找到与其他单词共同的大多数字母的单词

Keb*_*man 6 perl letter find

我希望Perl(5.8.8)找出哪个单词与数组中的其他单词具有最多共同字母 - 但只能找到位于同一位置的字母.(最好不使用libs.)

以这个单词列表为例:

  • BAKER
  • SALER
  • BALER
  • CARER
  • RUFFR

她的BALER是与其他人共有最多字母的词.它匹配BAKER中的BAxER,SALER中的xALER,CARER中的xAxER和RUFFR中的xxxxR.

我希望Perl能够在具有相同长度和大小写的任意单词列表中为我找到这个单词.似乎我在这里碰到了墙,所以非常感谢帮助!

我到现在为止所尝试过的

目前没有太多的脚本:

use strict;
use warnings; 
my @wordlist = qw(BAKER SALER MALER BARER RUFFR);
foreach my $word (@wordlist) {
    my @letters = split(//, $word);
    # now trip trough each iteration and work magic...
}
Run Code Online (Sandbox Code Playgroud)

在评论的地方,我尝试了几种代码,包括for循环和++变量.到目前为止,我没有尝试过我需要做的事情.

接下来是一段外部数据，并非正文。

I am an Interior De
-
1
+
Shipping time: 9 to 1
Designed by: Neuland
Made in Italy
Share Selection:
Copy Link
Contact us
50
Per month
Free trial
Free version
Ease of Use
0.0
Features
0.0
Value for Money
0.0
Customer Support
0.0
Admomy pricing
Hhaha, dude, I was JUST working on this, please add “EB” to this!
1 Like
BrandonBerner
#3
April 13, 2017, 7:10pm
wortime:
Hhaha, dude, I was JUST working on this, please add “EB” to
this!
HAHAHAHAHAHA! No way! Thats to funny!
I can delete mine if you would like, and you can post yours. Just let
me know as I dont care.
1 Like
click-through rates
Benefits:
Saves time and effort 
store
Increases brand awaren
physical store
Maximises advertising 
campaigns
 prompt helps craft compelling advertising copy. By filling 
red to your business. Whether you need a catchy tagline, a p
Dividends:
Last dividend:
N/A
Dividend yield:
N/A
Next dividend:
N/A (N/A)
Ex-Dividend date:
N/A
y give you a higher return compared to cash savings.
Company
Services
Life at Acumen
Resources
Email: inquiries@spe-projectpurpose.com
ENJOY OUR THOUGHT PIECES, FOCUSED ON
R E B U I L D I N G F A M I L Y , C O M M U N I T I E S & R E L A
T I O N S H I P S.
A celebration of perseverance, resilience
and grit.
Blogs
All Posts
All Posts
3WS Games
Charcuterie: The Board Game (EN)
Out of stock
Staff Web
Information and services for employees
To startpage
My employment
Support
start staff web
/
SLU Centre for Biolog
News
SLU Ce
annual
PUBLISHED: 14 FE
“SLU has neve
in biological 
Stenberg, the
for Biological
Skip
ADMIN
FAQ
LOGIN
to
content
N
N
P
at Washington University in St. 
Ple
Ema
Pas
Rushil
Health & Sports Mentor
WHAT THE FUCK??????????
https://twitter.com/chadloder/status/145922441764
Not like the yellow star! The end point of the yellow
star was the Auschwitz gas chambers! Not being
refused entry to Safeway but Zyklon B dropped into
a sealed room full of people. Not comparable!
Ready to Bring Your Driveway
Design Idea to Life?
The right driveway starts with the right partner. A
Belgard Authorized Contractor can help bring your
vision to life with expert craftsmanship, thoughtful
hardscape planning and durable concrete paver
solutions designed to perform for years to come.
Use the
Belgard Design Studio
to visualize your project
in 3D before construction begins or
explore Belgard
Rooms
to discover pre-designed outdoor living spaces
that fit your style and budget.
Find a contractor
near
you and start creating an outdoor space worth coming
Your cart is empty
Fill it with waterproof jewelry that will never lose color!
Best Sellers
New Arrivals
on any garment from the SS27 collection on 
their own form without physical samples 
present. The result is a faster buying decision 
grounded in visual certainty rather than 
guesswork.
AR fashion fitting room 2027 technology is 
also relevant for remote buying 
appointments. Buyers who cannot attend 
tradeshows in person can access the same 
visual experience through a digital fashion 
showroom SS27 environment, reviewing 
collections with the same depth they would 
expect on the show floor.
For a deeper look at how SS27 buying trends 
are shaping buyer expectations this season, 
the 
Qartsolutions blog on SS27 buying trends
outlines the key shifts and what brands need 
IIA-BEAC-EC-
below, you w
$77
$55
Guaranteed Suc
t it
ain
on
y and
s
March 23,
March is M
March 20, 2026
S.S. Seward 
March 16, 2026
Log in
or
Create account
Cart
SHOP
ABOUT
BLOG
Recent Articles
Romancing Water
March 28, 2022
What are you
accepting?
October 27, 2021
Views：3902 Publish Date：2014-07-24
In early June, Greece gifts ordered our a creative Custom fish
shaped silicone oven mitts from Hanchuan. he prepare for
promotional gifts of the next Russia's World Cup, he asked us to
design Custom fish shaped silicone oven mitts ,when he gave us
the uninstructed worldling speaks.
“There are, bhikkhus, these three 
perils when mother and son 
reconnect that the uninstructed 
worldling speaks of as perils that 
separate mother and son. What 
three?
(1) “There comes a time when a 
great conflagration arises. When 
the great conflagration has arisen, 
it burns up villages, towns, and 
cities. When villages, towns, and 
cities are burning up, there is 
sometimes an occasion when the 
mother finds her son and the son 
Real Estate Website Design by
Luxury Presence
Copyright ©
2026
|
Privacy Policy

因此,为了更好地解释:我需要的是逐字逐句地测试,对于每个字母位置,找到与列表中其他字母具有最多共同字母的单词,在该字母的位置.

一种可能的方法是首先检查哪个单词在字母位置0处最常见,然后测试字母位置1,依此类推,直到找到总和中具有最多字母的单词.列表中的其他单词.然后我想打印列表,就像一个矩阵,每个字母位置的分数加上每个单词的总分,与DavidO建议的不同.

你实际上最终得到的是每个单词的矩阵,每个字母位置的分数,以及矩阵中每个单词前面的总分.

该计划的目的

呵呵,我不妨这么说:该程序适用于游戏"辐射3"中的黑客终端.:D我的想法是,这是学习Perl同时享受有趣游戏的好方法.

这是我用于研究的Fallout 3终端黑客教程之一:FALLOUT 3:Hacking FAQ v1.2,我已经制作了一个缩短单词列表的程序,如下所示:

#!/usr/bin/perl
# See if one word has equal letters as the other, and how many of them are equal
use strict;
use warnings; 

my $checkword = "APPRECIATION"; # the word to be checked
my $match = 4; # equal to the match you got from testing your checkword
my @checkletters = split(//, $checkword); #/

my @wordlist = qw(
    PARTNERSHIPS
    REPRIMANDING
    CIVILIZATION
    APPRECIATION
    CONVERSATION
    CIRCUMSTANCE
    PURIFICATION
    SECLUSIONIST
    CONSTRUCTION
    DISAPPEARING
    TRANSMISSION
    APPREHENSIVE
    ENCOUNTERING
);

print "$checkword has $match letters in common with:\n";

foreach my $word (@wordlist) {
    next if $word eq $checkword;
    my @letters = split(//, $word);
    my $length = @letters; # determine length of array (how many letters to check)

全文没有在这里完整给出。